#### YOUR OBJECTIVE:
In the entries below, find the line with "年末年始や夏休みの急な体調" and the line with "dei fatti sportivi", then retype both and everything between them exactly. Do not copy the pictures.

>>>>>

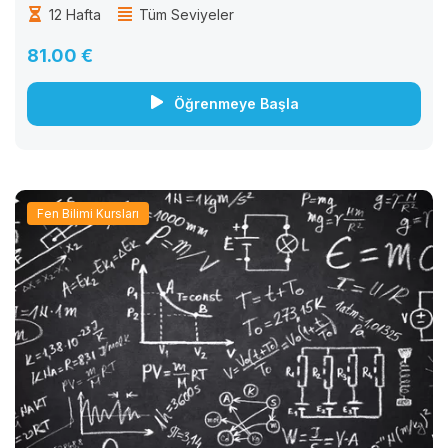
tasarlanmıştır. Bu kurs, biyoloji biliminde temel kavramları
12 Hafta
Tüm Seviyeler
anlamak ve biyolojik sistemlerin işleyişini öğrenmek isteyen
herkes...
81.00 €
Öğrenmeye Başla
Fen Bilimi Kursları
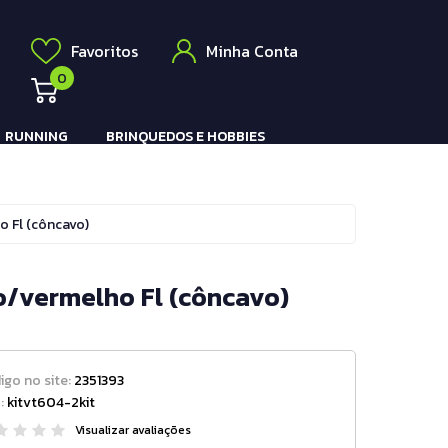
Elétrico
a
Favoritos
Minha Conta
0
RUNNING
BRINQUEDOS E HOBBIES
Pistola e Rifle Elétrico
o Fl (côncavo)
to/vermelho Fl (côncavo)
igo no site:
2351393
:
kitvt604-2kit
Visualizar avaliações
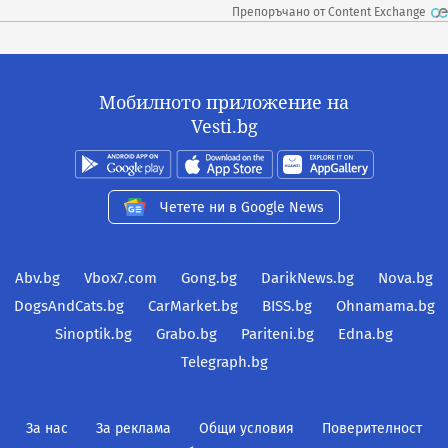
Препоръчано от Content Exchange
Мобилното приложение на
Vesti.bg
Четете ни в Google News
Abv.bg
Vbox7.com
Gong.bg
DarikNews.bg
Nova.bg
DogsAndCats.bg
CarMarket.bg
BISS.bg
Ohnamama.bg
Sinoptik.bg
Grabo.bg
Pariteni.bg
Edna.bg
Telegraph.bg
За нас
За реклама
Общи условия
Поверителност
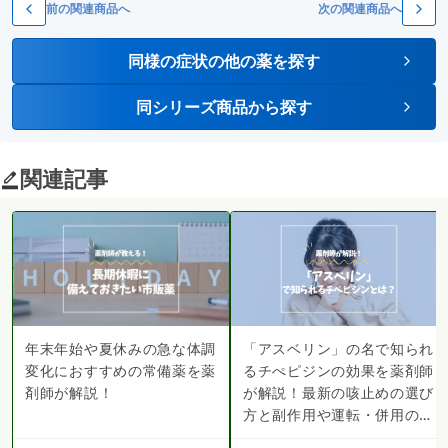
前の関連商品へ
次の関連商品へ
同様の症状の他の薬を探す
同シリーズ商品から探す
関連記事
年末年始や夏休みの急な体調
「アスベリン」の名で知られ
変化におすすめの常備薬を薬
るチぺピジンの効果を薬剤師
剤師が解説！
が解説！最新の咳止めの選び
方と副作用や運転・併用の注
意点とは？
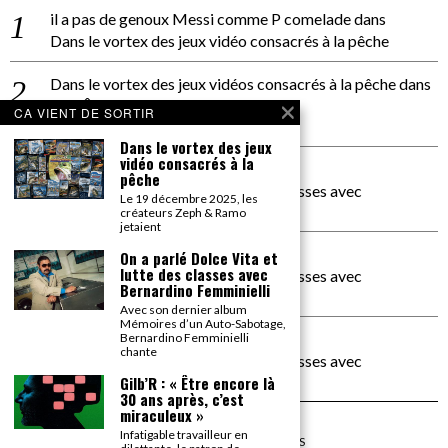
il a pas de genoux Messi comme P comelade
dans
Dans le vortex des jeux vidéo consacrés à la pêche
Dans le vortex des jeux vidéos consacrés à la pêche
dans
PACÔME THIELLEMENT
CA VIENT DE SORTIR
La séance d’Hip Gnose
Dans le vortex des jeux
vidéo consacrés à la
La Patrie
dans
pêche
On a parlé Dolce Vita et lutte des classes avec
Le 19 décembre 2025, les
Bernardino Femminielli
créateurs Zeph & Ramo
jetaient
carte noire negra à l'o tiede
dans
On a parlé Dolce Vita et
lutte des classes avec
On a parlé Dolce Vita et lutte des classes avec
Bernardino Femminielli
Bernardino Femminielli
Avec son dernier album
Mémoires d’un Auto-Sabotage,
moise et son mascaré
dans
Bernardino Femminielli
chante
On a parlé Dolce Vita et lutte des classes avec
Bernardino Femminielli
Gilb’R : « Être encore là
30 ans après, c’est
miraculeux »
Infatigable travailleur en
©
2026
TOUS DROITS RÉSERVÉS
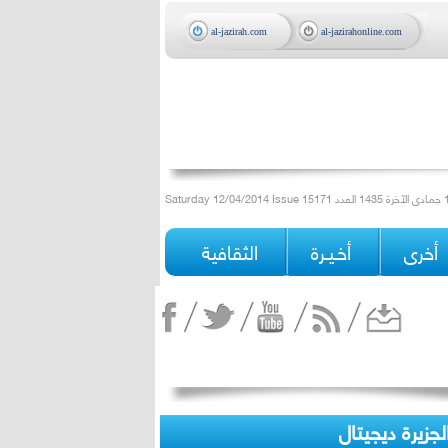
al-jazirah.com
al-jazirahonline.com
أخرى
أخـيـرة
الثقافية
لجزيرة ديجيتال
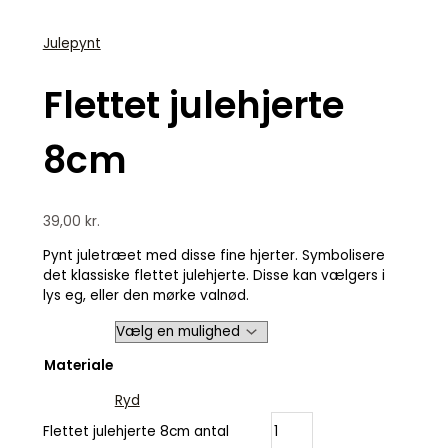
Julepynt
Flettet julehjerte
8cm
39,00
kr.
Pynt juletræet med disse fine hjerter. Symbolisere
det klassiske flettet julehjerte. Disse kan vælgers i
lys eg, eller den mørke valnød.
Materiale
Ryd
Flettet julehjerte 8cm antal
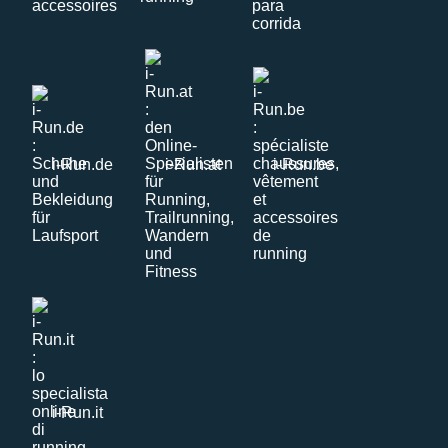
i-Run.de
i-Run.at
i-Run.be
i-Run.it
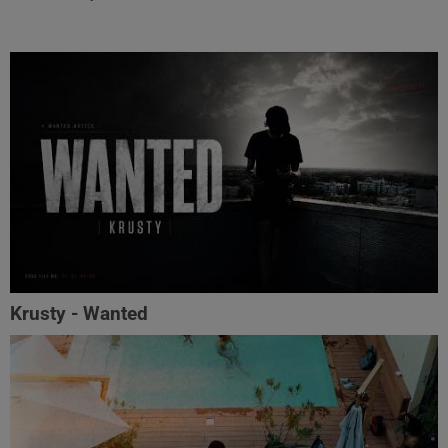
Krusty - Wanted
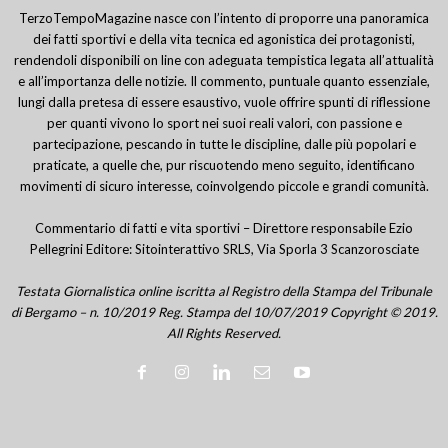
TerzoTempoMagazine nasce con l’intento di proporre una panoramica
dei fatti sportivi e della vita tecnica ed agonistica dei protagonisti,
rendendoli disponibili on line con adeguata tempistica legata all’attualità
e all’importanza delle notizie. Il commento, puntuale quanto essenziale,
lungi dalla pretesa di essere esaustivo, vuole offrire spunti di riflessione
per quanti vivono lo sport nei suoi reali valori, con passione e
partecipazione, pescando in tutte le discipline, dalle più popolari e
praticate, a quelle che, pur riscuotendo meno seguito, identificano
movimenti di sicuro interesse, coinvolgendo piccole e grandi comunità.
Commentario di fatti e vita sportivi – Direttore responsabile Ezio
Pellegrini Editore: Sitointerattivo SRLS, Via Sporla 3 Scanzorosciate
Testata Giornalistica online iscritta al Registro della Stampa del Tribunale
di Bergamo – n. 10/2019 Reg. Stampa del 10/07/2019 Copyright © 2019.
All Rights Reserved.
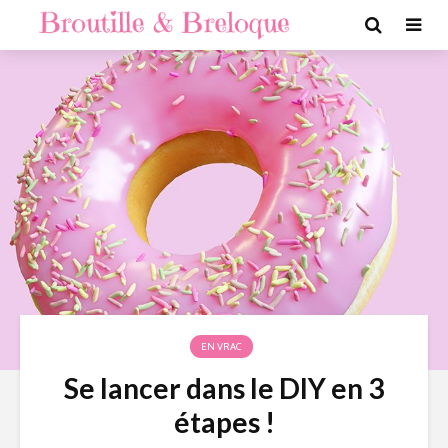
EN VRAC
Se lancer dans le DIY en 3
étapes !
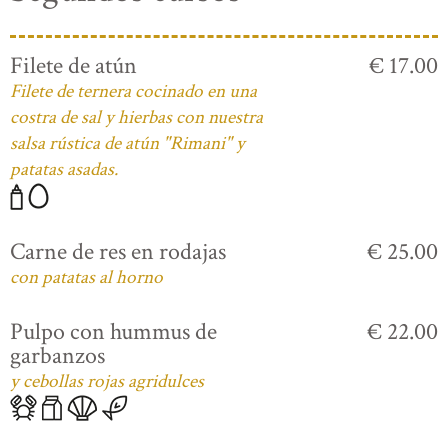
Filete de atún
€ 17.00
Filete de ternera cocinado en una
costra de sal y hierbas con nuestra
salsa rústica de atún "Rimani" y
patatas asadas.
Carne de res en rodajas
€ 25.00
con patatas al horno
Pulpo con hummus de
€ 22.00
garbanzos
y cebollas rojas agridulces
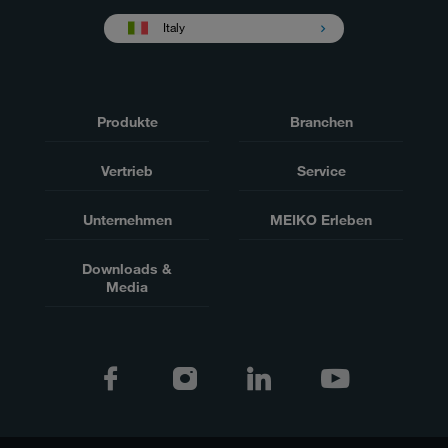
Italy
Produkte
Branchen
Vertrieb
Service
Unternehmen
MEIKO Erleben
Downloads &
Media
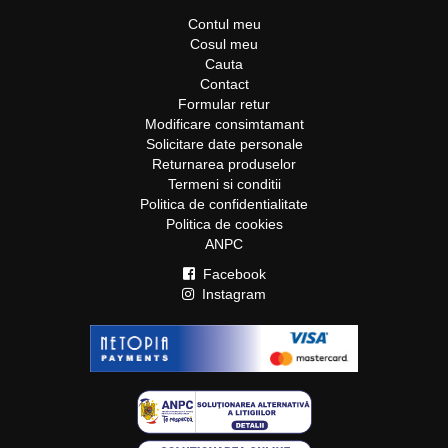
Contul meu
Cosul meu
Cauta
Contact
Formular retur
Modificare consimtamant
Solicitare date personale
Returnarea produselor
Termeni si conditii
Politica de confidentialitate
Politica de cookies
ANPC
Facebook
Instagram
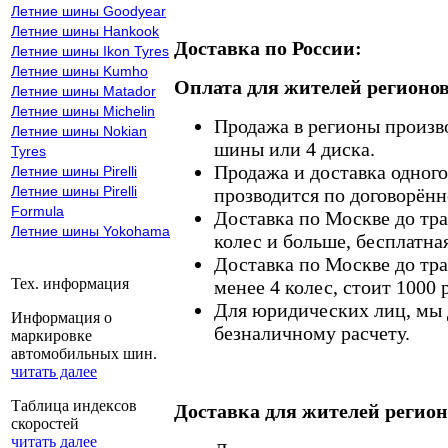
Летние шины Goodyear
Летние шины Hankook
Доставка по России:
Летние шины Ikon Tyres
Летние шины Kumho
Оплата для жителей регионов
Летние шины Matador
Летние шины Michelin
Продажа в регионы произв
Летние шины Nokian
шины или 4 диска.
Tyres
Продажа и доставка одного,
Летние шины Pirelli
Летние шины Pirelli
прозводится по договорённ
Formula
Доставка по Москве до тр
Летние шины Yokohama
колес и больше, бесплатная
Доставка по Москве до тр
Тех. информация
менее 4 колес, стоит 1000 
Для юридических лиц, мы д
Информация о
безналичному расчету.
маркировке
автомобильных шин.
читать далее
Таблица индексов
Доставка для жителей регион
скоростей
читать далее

<<<<<

#### EXERCISE RESPONSE:
年末年始や夏休みの急な体調
「アスベリン」の名で知られ
変化におすすめの常備薬を薬
るチぺピジンの効果を薬剤師
剤師が解説！
が解説！最新の咳止めの選び
方と副作用や運転・併用の注
意点とは？
il a pas de genoux Messi comme P comelade
dans
Dans le vortex des jeux vidéo consacrés à la pêche
Dans le vortex des jeux vidéos consacrés à la pêche
dans
PACÔME THIELLEMENT
CA VIENT DE SORTIR
La séance d’Hip Gnose
Dans le vortex des jeux
vidéo consacrés à la
La Patrie
dans
pêche
On a parlé Dolce Vita et lutte des classes avec
Le 19 décembre 2025, les
Bernardino Femminielli
créateurs Zeph & Ramo
jetaient
carte noire negra à l'o tiede
dans
On a parlé Dolce Vita et
lutte des classes avec
On a parlé Dolce Vita et lutte des classes avec
Bernardino Femminielli
Bernardino Femminielli
Avec son dernier album
Mémoires d’un Auto-Sabotage,
moise et son mascaré
dans
Bernardino Femminielli
chante
On a parlé Dolce Vita et lutte des classes avec
Bernardino Femminielli
Gilb’R : « Être encore là
30 ans après, c’est
miraculeux »
Infatigable travailleur en
©
2026
TOUS DROITS RÉSERVÉS
al-jazirah.com
al-jazirahonline.com
أخرى
أخـيـرة
الثقافية
لجزيرة ديجيتال
Julepynt
Flettet julehjerte
8cm
39,00
kr.
Pynt juletræet med disse fine hjerter. Symbolisere
det klassiske flettet julehjerte. Disse kan vælgers i
lys eg, eller den mørke valnød.
Materiale
Ryd
Flettet julehjerte 8cm antal
i-Run.de
i-Run.at
i-Run.be
i-Run.it
Krusty - Wanted
TerzoTempoMagazine nasce con l’intento di proporre una panoramica
dei fatti sportivi e della vita tecnica ed agonistica dei protagonisti,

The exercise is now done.